Repeat exactly the lines from the start of the records below through the line that contains "koszyka i zamówić, są", including both.

> **Information**:

=-=-=

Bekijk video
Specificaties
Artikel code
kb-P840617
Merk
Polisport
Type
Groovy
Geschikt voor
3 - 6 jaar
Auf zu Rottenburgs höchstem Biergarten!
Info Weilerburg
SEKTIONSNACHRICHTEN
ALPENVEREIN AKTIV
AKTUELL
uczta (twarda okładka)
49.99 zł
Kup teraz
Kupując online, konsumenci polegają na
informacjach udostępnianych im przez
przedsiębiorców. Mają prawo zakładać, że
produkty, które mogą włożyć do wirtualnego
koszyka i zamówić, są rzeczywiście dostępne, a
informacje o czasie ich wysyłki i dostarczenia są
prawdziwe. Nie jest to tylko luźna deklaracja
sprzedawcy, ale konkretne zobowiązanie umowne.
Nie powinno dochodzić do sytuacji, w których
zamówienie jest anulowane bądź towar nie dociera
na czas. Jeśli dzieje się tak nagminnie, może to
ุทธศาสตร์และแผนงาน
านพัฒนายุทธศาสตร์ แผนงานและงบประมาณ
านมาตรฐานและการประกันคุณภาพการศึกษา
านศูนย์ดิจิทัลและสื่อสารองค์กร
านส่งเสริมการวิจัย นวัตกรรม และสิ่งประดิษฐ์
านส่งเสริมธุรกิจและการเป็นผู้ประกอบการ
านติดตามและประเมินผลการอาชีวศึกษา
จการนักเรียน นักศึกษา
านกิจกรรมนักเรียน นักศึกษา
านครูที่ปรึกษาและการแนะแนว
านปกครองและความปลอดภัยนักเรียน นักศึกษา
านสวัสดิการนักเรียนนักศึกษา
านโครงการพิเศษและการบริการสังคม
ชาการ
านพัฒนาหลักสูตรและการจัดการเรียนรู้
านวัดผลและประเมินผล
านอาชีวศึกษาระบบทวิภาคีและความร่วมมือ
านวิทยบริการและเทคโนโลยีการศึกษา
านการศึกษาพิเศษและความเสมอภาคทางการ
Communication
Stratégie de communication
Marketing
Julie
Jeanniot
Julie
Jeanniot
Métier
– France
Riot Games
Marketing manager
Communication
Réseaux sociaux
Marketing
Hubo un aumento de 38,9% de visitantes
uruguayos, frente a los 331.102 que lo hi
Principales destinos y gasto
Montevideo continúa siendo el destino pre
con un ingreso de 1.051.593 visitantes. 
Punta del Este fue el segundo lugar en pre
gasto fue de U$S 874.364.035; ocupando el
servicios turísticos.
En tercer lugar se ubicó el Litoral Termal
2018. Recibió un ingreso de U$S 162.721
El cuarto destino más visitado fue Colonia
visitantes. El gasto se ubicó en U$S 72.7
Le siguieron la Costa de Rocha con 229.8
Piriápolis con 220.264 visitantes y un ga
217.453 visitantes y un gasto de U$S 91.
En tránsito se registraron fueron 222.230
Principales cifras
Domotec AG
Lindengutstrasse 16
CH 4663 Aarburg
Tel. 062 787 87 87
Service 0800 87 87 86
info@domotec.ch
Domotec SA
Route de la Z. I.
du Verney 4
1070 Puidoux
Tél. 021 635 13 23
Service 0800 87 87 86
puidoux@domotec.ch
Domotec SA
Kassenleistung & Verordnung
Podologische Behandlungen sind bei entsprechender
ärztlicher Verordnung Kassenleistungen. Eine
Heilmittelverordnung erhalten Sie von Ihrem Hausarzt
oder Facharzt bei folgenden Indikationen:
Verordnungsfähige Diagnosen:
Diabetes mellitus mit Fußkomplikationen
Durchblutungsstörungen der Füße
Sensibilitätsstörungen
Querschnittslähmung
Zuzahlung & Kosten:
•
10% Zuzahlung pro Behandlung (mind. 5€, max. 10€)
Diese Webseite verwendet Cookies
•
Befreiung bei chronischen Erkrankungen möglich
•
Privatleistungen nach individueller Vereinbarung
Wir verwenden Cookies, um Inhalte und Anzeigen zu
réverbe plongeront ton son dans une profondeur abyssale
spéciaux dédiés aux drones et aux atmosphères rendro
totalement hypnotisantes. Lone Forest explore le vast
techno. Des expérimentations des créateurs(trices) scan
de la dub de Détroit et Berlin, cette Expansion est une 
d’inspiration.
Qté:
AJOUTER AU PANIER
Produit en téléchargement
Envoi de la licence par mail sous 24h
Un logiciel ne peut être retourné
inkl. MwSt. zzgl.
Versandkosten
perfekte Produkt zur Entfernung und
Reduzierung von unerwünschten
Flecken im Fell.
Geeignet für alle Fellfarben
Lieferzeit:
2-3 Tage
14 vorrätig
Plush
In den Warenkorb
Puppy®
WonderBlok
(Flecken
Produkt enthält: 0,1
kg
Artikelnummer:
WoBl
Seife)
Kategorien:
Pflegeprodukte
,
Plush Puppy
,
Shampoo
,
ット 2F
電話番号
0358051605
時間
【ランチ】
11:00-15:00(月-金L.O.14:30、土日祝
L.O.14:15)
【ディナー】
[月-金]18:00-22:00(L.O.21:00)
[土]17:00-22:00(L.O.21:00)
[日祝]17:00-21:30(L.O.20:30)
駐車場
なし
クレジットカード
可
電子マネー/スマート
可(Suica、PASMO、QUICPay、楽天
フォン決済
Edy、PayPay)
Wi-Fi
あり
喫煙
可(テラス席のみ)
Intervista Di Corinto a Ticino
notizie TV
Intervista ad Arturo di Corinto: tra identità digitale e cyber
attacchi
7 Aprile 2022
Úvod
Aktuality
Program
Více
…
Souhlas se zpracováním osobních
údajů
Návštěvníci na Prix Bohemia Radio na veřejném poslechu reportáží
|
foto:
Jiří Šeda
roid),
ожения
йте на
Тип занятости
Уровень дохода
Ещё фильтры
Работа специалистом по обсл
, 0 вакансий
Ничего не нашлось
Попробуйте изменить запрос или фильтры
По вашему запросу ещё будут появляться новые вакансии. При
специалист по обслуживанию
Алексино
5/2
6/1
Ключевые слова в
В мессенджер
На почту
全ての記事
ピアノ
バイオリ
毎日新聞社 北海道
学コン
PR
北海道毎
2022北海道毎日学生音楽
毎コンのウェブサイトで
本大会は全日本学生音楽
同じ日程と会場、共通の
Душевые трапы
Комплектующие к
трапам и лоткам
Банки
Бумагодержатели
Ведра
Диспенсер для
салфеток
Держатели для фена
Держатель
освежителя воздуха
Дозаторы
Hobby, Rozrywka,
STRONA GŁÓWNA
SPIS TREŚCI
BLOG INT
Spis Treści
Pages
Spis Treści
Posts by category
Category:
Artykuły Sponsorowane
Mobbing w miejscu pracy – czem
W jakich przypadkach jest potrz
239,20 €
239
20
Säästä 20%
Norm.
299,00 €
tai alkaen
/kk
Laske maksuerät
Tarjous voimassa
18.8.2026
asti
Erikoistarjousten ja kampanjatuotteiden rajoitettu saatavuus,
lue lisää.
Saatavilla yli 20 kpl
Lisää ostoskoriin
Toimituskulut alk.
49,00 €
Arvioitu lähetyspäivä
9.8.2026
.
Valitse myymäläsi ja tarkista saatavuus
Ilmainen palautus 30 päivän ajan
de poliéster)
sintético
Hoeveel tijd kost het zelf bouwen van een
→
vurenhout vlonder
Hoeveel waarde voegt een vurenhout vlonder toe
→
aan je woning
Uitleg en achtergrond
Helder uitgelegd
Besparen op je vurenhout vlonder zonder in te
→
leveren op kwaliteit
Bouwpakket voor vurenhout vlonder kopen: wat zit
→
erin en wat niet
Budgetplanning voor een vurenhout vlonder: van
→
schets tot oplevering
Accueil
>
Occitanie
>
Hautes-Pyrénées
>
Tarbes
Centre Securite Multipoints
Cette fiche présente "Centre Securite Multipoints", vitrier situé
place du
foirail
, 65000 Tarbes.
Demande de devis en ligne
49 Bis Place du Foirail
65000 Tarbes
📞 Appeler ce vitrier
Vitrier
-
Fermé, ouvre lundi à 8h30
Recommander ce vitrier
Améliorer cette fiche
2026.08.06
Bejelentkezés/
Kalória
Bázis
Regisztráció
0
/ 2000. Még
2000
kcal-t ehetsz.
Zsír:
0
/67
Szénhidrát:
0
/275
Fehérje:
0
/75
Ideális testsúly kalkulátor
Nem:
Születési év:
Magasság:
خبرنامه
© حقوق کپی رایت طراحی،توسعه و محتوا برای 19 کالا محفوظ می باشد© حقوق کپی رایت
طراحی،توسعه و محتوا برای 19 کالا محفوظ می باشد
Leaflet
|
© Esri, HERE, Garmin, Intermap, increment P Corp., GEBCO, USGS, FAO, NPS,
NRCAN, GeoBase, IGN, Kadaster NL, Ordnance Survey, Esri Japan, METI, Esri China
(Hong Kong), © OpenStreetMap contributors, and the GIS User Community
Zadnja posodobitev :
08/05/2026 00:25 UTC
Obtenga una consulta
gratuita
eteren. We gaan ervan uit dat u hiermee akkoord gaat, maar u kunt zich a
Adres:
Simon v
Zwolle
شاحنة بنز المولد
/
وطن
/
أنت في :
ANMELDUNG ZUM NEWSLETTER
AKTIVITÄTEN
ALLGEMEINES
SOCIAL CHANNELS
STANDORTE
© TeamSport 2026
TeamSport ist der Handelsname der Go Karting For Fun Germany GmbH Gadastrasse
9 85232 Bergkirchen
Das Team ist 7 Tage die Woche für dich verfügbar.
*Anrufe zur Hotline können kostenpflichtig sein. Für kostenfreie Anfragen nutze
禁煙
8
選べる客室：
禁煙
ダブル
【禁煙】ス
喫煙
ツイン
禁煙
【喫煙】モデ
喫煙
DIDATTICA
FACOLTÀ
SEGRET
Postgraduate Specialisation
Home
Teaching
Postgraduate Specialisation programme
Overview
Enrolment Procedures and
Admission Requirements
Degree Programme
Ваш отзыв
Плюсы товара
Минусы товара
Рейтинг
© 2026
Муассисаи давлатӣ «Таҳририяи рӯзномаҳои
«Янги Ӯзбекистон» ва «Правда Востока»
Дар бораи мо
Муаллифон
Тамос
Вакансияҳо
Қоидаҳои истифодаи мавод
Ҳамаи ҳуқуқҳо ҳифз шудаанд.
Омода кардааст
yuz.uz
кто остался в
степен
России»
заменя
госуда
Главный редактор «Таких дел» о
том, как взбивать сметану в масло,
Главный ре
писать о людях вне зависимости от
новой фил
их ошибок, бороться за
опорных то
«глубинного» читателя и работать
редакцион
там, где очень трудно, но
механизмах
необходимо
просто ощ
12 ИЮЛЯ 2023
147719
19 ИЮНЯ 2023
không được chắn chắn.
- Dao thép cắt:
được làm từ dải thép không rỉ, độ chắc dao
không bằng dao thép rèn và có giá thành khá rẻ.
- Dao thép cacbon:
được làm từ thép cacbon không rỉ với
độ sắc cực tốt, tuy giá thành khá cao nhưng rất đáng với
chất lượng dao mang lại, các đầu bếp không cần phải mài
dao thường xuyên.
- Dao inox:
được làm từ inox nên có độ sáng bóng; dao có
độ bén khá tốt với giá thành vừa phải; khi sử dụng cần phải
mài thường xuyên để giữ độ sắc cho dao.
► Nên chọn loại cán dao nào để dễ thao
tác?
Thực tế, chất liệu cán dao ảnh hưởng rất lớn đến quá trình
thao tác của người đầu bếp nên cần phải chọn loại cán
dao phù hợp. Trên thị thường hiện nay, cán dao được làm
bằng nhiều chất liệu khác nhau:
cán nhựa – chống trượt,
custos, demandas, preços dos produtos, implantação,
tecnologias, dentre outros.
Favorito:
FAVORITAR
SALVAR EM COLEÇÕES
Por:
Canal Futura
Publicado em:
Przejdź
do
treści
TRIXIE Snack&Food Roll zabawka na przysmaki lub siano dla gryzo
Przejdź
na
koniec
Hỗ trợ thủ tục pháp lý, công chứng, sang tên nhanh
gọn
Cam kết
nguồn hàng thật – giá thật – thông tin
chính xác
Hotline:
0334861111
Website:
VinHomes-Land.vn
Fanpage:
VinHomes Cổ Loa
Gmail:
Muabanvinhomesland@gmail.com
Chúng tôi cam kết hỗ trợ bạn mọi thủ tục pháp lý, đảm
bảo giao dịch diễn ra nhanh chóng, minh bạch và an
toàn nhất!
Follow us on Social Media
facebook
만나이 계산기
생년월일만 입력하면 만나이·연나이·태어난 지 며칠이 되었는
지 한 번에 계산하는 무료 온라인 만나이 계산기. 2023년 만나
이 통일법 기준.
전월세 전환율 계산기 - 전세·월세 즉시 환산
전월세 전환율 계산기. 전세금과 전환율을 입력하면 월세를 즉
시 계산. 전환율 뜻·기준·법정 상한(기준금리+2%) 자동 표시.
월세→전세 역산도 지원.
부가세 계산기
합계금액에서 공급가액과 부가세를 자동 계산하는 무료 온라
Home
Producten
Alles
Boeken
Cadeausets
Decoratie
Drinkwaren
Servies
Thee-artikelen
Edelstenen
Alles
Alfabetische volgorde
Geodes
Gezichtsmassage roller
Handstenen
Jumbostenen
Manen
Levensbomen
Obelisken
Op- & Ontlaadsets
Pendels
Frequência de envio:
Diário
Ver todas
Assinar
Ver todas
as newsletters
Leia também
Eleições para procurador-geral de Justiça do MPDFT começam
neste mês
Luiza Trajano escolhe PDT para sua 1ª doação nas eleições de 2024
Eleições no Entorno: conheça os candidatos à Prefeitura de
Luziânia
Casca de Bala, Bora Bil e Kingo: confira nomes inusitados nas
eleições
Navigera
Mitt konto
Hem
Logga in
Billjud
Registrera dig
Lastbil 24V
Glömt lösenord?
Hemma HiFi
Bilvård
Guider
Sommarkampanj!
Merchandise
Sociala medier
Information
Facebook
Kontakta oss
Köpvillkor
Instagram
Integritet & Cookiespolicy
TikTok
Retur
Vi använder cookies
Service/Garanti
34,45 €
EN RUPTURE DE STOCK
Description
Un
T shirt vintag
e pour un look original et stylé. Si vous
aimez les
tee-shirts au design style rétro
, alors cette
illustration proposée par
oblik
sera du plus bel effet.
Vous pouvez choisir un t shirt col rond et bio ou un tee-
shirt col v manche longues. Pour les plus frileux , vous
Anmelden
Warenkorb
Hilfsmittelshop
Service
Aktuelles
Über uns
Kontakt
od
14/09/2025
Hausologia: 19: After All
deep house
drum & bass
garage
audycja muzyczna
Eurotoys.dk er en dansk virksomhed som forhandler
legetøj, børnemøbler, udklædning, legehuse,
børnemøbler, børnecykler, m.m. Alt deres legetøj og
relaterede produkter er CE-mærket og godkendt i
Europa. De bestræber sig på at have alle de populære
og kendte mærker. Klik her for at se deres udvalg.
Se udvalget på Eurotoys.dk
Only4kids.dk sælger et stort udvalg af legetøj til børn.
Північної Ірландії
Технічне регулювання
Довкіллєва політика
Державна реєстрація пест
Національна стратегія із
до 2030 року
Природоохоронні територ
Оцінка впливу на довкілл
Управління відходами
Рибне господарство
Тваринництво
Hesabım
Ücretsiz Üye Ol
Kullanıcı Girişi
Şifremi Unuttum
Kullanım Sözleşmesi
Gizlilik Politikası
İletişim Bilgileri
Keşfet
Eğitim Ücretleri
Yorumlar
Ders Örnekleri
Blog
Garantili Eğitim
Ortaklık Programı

=-=-=

> **Exercise answer**:
Bekijk video
Specificaties
Artikel code
kb-P840617
Merk
Polisport
Type
Groovy
Geschikt voor
3 - 6 jaar
Auf zu Rottenburgs höchstem Biergarten!
Info Weilerburg
SEKTIONSNACHRICHTEN
ALPENVEREIN AKTIV
AKTUELL
uczta (twarda okładka)
49.99 zł
Kup teraz
Kupując online, konsumenci polegają na
informacjach udostępnianych im przez
przedsiębiorców. Mają prawo zakładać, że
produkty, które mogą włożyć do wirtualnego
koszyka i zamówić, są rzeczywiście dostępne, a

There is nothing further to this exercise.